On Thursday, we flew to London's Heathrow Airport, where we caught a plane for Washington, D.C., with connections to Raleigh-Durham. Very late on Thursday, we were back in Chapel Hill. On Friday, Tess was going to be interviewed by the News-Observer in Raleigh, and would do a remote interview for ESPN from a Raleigh ABC affiliate.
HBO wanted her to appear on a one-hour sports special, with Bob Costas.
Tess wanted to sleep for a week.
We decided to let her sleep for a day -- Saturday, August 11. On the 12th, we would all three fly to Edmonton, Alberta to begin preparations for the Canadian Open, which was opening Thursday, the 16th.
Saturday night in Chapel Hill was an important evening, however. Tess' parents were planning a family dinner party to celebrate Tess' British Open victory, and to give Tess and Kim a big send-off for Canada the next morning.
Roy, Jr. was going to be there, and the second-biggest news of the week (after Tess' big win) was that Roy was bringing a young woman along, to meet the family.
Reportedly, it was "serious."
I wondered whether Roy's new girlfriend was going to be the source of some discomfiture for Kim. There had been a time, a few months ago, when both Tess and I had thought Roy might be interested in Kim, in more than a casual way.
But it hadn't ever taken.
It was a mystery to me. Kimmy was warm and sweet, bright and very attractive. Roy had perked up, from the first time Tess had brought her home. I certainly had thought there had been a spark.
He couldn't have been put off by any vibes coming from me, because, in those days, Kim and I were just buds -- nothing sexual had occurred, or had even been suggested. My affair with Tess, even, had barely begun at that time, and I'd had no designs on Kim.
The Kim-and-Roy thing just never happened. Not even a false start. Zippo.
I actually wondered, at one point, whether, maybe, ol' Roy Junior might be gay. It sure didn't seem likely, though, given his history of lusting -- for years -- after his baby sister. As far as I knew, gay guys didn't go to some lengths to secure opportunities to scope out their female siblings.
But what did I know? Maybe they did.
Don't worry -- I didn't mention, at any point, my "gay" theory to Tess. I knew she'd have just busted out laughing.
I asked Kimmy about it, in private... Not about the gay thing -- but about her feelings, regarding Roy. She was plain-spoken. Kimmy never played games: "Yeah, I thought maybe he was interested, last year," she admitted. "But it just didn't happen. Something was missing, I guess. Roy's a nice guy. I might have been... I might have responded to him. But, now? You're asking if it's going to bother me, being here when he brings home a girl? Not a bit!... After all, Will, thanks to you, I'm not exactly drying up in the corner somewhere, these days."

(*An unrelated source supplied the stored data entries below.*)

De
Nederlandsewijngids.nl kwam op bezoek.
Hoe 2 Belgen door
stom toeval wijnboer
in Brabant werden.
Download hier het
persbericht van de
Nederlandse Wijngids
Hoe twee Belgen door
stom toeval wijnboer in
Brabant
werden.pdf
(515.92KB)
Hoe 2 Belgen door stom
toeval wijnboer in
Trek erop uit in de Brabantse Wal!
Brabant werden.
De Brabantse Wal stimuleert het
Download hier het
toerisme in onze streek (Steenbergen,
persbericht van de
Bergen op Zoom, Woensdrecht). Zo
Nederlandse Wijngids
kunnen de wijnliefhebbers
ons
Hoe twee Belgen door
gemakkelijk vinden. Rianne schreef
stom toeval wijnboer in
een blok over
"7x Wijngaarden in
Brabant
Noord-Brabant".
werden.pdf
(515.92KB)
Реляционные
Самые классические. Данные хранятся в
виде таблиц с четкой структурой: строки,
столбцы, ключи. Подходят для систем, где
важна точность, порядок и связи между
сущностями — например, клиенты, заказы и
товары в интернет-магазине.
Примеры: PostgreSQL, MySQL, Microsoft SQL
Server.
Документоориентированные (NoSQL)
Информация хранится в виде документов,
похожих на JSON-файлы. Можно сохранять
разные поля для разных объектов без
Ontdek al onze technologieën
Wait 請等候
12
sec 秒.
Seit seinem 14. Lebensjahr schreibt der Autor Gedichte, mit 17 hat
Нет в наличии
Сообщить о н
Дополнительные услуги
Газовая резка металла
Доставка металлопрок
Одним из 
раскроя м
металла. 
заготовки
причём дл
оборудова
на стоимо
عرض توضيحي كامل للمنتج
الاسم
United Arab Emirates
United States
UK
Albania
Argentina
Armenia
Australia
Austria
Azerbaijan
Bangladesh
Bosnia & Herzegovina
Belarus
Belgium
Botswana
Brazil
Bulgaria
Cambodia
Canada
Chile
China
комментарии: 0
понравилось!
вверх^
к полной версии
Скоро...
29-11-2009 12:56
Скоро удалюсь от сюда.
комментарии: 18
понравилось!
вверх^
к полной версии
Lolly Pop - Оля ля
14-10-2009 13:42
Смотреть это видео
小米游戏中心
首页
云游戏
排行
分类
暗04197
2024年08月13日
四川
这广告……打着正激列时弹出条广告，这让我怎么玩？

"But I know you need somebody of your own, Kimmy. I always have known that."
"Just remember that you said that, Will. Something may be coming up. It might be something -- pretty big to me. Something from my mysterious past. The day may arrive, pretty soon, Will, m' boy, when you may just have to take a number!"
Well, that was inscrutable. I tried to get Kim to tell me more, but she just smiled and said, "Wait."
So we were all spiffed up in almost-formal wear for the Saturday night dinner. Tess' mom -- the person in the family I thought of as the most balanced and sensible of the bunch -- was balanced and sensible enough to have arranged for the entire event to be catered. She was, accordingly, able to be as cool and relaxed as the rest of us as we awaited the arrival of Roy and "his new girl friend."
The girlfriend, Charlene Westfeld, we were told, was a graduate student in biology (Yay!) at Duke University (Boo!). Charlene was 22 years old -- a bit young, for a graduate student, I thought.
Maybe she was a prodigy of some sort.
They arrived. Roy Junior assisted his young woman friend out of his sporty little convertible, as we all watched from the big picture window in the front room. She was long and tall -- it took some unfolding to get her out of that little car.